Nicht alles ist jetzt ausdiskutierbar, machbar. Schon gar nicht
durch Worte. Und nicht immer von mir.
Samstag,
29.11.2008
Über die
Leichtigkeit
Manchmal, da
ist es richtig, in aller Verantwortung die Dinge aus der Hand zu
legen und es gut sein zu lassen. Oft braucht man in diesen
Situationen jemand, der einem das sagt. Lass es gut sein. Der Berg,
den du scheinbar bewältigen musst, ist eigentlich ein
Maulwurfshügel. Und die Arbeit ist es nicht wert, dass sie dich noch
in deine Träume verfolgt oder dir den Schlaf raubt. Du kannst deine
Kinder nicht ein Leben lang beschützen.
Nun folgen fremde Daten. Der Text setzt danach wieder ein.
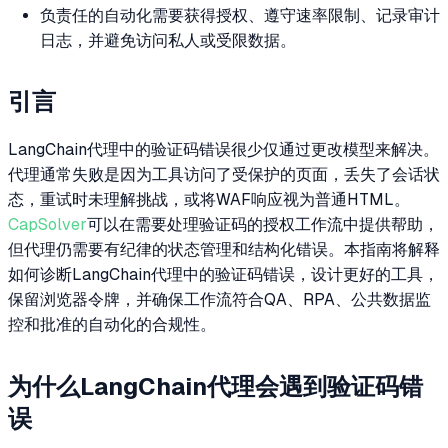
负责任的自动化需要获得授权、遵守速率限制、记录审计
日志，并避免访问私人或受限数据。
引言
LangChain代理中的验证码错误很少仅通过更改模型来解决。
代理通常失败是因为工具访问了受保护的页面，丢失了会话状
态，重试时未理解挑战，或将WAF响应视为普通HTML。
CapSolver
可以在需要处理验证码的授权工作流中提供帮助，
但代理仍需要有纪律的状态管理和结构化错误。本指南将解释
如何诊断LangChain代理中的验证码错误，设计更好的工具，
保留浏览器令牌，并确保工作流符合QA、RPA、公共数据监
控和批准的自动化的合规性。
为什么LangChain代理会遇到验证码错
误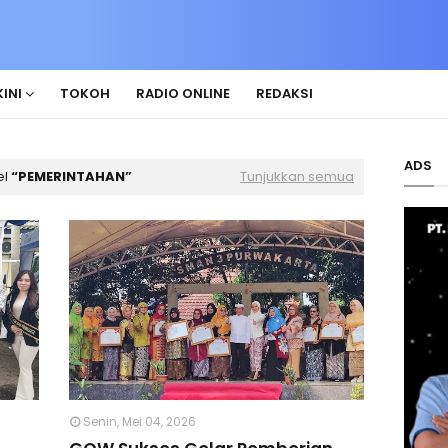
INI
TOKOH
RADIO ONLINE
REDAKSI
ADS
el
PEMERINTAHAN
Tunjukkan semua
Senin, Mei 04, 2026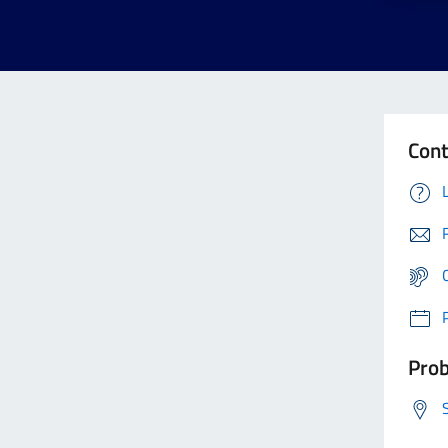
Cont
Prob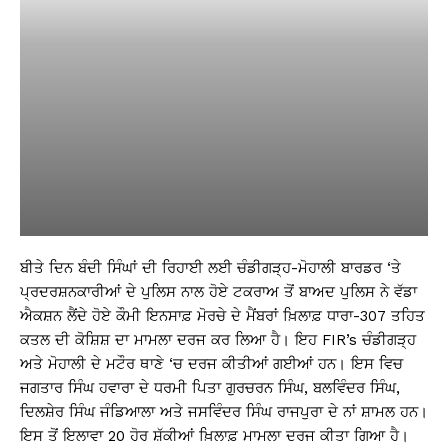
ਬੀਤੇ ਦਿਨ ਬੰਦੀ ਸਿੰਘਾਂ ਦੀ ਰਿਹਾਈ ਲਈ ਚੰਡੀਗੜ੍ਹ-ਮੋਹਾਲੀ ਬਾਰਡਰ ‘ਤੇ
ਪ੍ਰਦਰਸ਼ਨਕਾਰੀਆਂ ਦੇ ਪੁਲਿਸ ਨਾਲ ਹੋਏ ਟਕਰਾਅ ਤੋਂ ਬਾਅਦ ਪੁਲਿਸ ਨੇ ਵੱਡਾ
ਐਕਸ਼ਨ ਲੈਂਦੇ ਹੋਏ ਕੌਮੀ ਇਨਸਾਫ਼ ਮੋਰਚੇ ਦੇ ਮੈਂਬਰਾਂ ਖ਼ਿਲਾਫ਼ ਧਾਰਾ-307 ਤਹਿਤ
ਕਤਲ ਦੀ ਕੋਸ਼ਿਸ਼ ਦਾ ਮਾਮਲਾ ਦਰਜ ਕਰ ਲਿਆ ਹੈ। ਇਹ FIR’s ਚੰਡੀਗੜ੍ਹ
ਅਤੇ ਮੋਹਾਲੀ ਦੇ ਮਟੌਰ ਥਾਣੇ ‘ਚ ਦਰਜ ਕੀਤੀਆਂ ਗਈਆਂ ਹਨ। ਇਸ ਵਿਚ
ਜਗਤਾਰ ਸਿੰਘ ਹਵਾਰਾ ਦੇ ਧਰਮੀ ਪਿਤਾ ਗੁਰਚਰਨ ਸਿੰਘ, ਬਲਵਿੰਦਰ ਸਿੰਘ,
ਦਿਲਸ਼ੇਰ ਸਿੰਘ ਜੰਡਿਆਲਾ ਅਤੇ ਜਸਵਿੰਦਰ ਸਿੰਘ ਰਾਜਪੁਰਾ ਦੇ ਨਾਂ ਸ਼ਾਮਲ ਹਨ।
ਇਸ ਤੋਂ ਇਲਾਵਾ 20 ਹੋਰ ਸ਼ੱਕੀਆਂ ਖ਼ਿਲਾਫ਼ ਮਾਮਲਾ ਦਰਜ ਕੀਤਾ ਗਿਆ ਹੈ।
Das Zauberwort ist Abstand.
Einen oder zwei Schritte zurücktreten, die Dinge aus der größeren
Distanz anzuschauen, und erst dann zu entscheiden. Langsamer werden.
Gelassener.
Manchmal nicht
Macher zu sein, sondern Lasser. Nicht die, die alles immer erledigt,
sondern die, die auch mal Fünfe gerade sein lässt, sich mit dem
scheinbar Zweitbesten zufrieden gibt.
Manchmal darf
ich Gott die Möglichkeit zum Einschreiten geben. Und dann unter
seinem Segen weitergehen. In den Tag, in die Woche. Aufgehoben
spüren, was als Wahrheit im Matthäusevangelium zu lesen ist: Sehet
die Vögel unter dem Himmel an, sie säen nicht, sie ernten nicht und
unser himmlischer Vater ernährt sie doch.
Das Erkennen
ist, als ob jemand die eisernen Bänder um mein Herz zerbricht, die
Fesseln meiner Seele löst. Lass es gut sein. Gott segnet dich.